Research On Model Estimation Of Term Structure Of Interest Rates By Kalman Filters

The theories and models on term structure of interest rates are one of the most challenging works in finance research and an important fundamental branch in financial engineering field. And the model estimation of term structure of interest rates is the foundation and key link for the theoretical and empirical research on interest rates. The family of Kalman filters is part of the classical theory of optimal filtering. They have got advantages such as real time corresponding, speed computing, precise estimating, steady running and easy operating, which makes them widely used in various fields such as signal processing, communication, control and so on. In light of the excellent estimation effects these filters have obtained in the fields above, this dissertation, by reviewing the evolving process of both theories on modeling term structure of interest rates and algorithms of the family of Kalman filters, pursues a systemic application of the family of Kalman filters to the model estimation of term structure of interest rates, which supplies an estimation method and application foundation for the theoretical and empirical research on modeling the term structure of interest rates.The dissertation firstly divided the models into two families: equilibrium models and no-arbitrage models and makes a detailed discussion on models in each family about their origin, construction and model characters.
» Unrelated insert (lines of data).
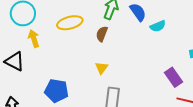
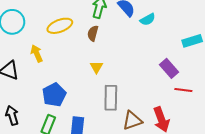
yellow arrow: (34, 39) -> (37, 53), moved
blue pentagon: (56, 91) -> (54, 95), turned -30

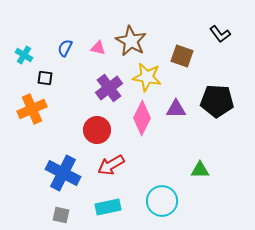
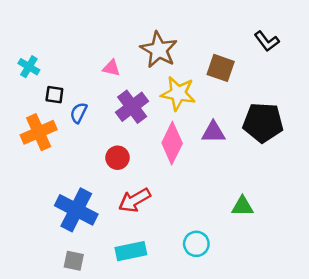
blue semicircle: (65, 48) -> (79, 113), moved
pink triangle: (98, 48) -> (111, 68), moved
red circle: (97, 130) -> (117, 158), size x0.7
cyan circle: (162, 201) -> (196, 244), size x0.7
Then, the dissertation systematically introduce the theories and algorithms of the family of Kalman filters, including Kalman filter (KF), extended Kalman filter (EKF) and unscented Kalman filter (UKF), as well as their applications to the model estimation of the term structure of interest rates.Finally, the dissertation carries out parameter estimation of Vasicek model, in Matlab 7.0, using EKF and UKF respectively. And then a discussion is given on the two filters in the aspects of characters, applicability scopes and superiority, by contrasting their estimation results in estimation effects, computing speed and so on.As one of its research achievements, the dissertation is financed by the National Natural Science Fund project'Research on Approach to Dynamically Pricing and Hedging of Interest Rate Risk of Fixed Income Securities'(No. 70471051).